Desde a década de 80, fazendeiros e plantadores de maconha encontram-se em pé de guerra com os truká. A terra indígena está localizada justamente na região do Nordeste conhecida como Polígono da Maconha. Expulsos do local, os índios voltaram dez anos depois, substituindo as mudas de maconha por arroz.
Embora alguns plantadores ainda cultivem a erva para vender aos brancos ou para consumo próprio, a maioria sobrevive da rizicultura.
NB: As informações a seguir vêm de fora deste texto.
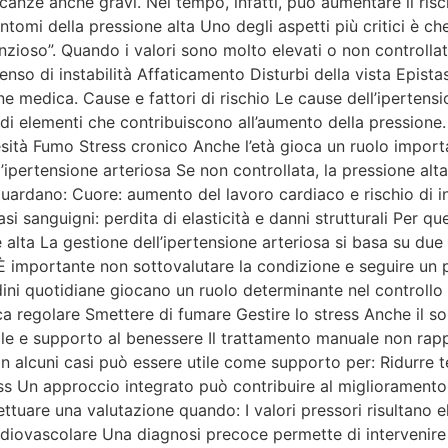
canze anche gravi. Nel tempo, infatti, può aumentare il risch
intomi della pressione alta Uno degli aspetti più critici è c
enzioso”. Quando i valori sono molto elevati o non controlla
enso di instabilità Affaticamento Disturbi della vista Epista
e medica. Cause e fattori di rischio Le cause dell’ipertensi
di elementi che contribuiscono all’aumento della pressione
tà Fumo Stress cronico Anche l’età gioca un ruolo importante
ipertensione arteriosa Se non controllata, la pressione alt
guardano: Cuore: aumento del lavoro cardiaco e rischio di in
i sanguigni: perdita di elasticità e danni strutturali Per 
ta La gestione dell’ipertensione arteriosa si basa su due as
È importante non sottovalutare la condizione e seguire un 
udini quotidiane giocano un ruolo determinante nel controllo 
sica regolare Smettere di fumare Gestire lo stress Anche il 
le e supporto al benessere Il trattamento manuale non rappr
 in alcuni casi può essere utile come supporto per: Ridurre t
ess Un approccio integrato può contribuire al miglioramento 
ffettuare una valutazione quando: I valori pressori risultano
ardiovascolare Una diagnosi precoce permette di intervenire i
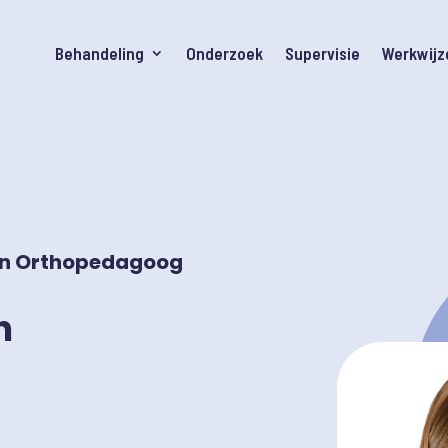
Behandeling
Onderzoek
Supervisie
Werkwijz
en Orthopedagoog
n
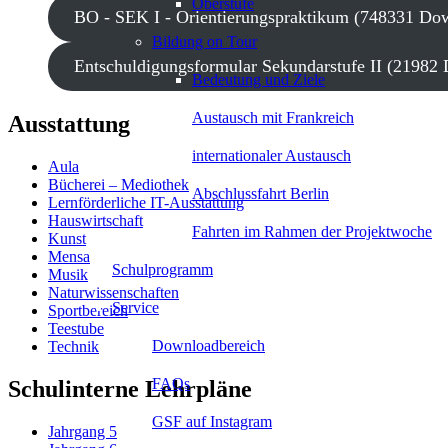
Oberstufe
BO - SEK I - Orientierungspraktikum (748331 Do
Bildung on Tour
Entschuldigungsformular Sekundarstufe II (21982
Bedeutung und Ziele
Austausch mit Frankreich
Ausstattung
internationaler Austausch
Aula
Bücherei – Mediothek
Abschlussfahrt Berlin
Lernförderliche IT-Ausstattung
Hauswirtschaft
Fahrten im Rahmen der Projektwoche
Kunst
Mensa
Schulprogramm
Musik
Naturwissenschaften
Service
Sportbereich
Teestube
Downloadbereich
Technik
FAQs
Schulinterne Lehrpläne
GSF auf Instagram
Jahrgang 5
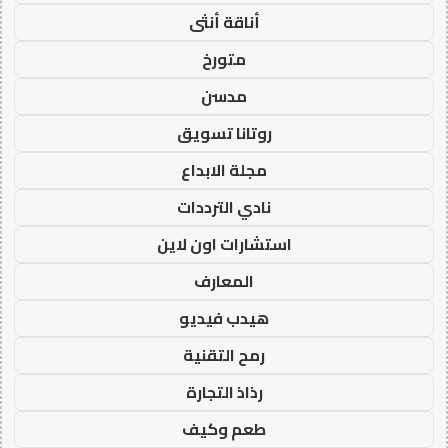
أناقة أنثى
متورخ
مدسن
روتانا تسويق
مجلة الابداع
نادي الترددات
استشارات اون لاين
المعارف
هيدب فيديو
رمح التقنية
رذاذ التجارة
طعم وكيف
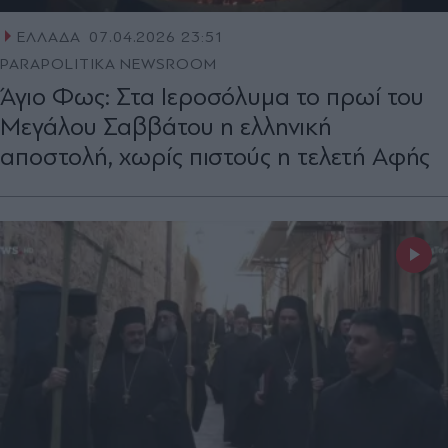
ΕΛΛΑΔΑ
07.04.2026 23:51
PARAPOLITIKA NEWSROOM
Άγιο Φως: Στα Ιεροσόλυμα το πρωί του
Μεγάλου Σαββάτου η ελληνική
αποστολή, xωρίς πιστούς η τελετή Αφής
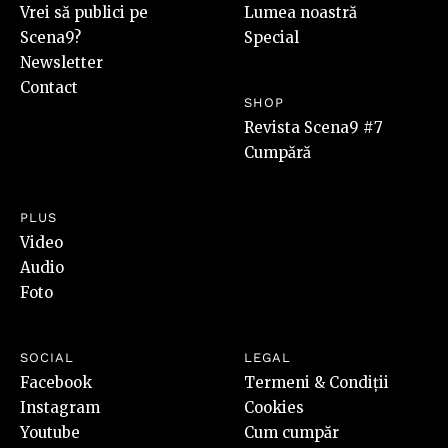
Vrei să publici pe
Lumea noastră
Scena9?
Special
Newsletter
Contact
SHOP
Revista Scena9 #7
Cumpără
PLUS
Video
Audio
Foto
SOCIAL
LEGAL
Facebook
Termeni & Condiții
Instagram
Cookies
Youtube
Cum cumpăr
Em março de 2002, o Movimento Nacional de Direitos Humanos (MNDH) visitou algumas cidades do Polígono da Maconha e constatou que os truká eram vítimas de torturas, execuções sumárias e prisões ilegais cometidas por policiais militares ligados ao tráfico de drogas.
Embora demarcada em 5.769 hectares, a terra indígena dos truká ainda não foi homologada. Aguarda a assinatura do presidente Luiz Inácio Lula da Silva. Para o presidente do Cimi, o atual cenário de violência contra povos indígenas é reflexo da debilidade da política de reconhecimento e homologação das terras. Durante o governo Lula, nenhum processo de demarcação foi iniciado. "Por causa do descaso e da omissão, uma população inteira está sendo vitimada", diz Feitosa, lembrando que no Mato Grosso do Sul, no Maranhão no extremo Sul da Bahia também houve assassinatos de índios este ano.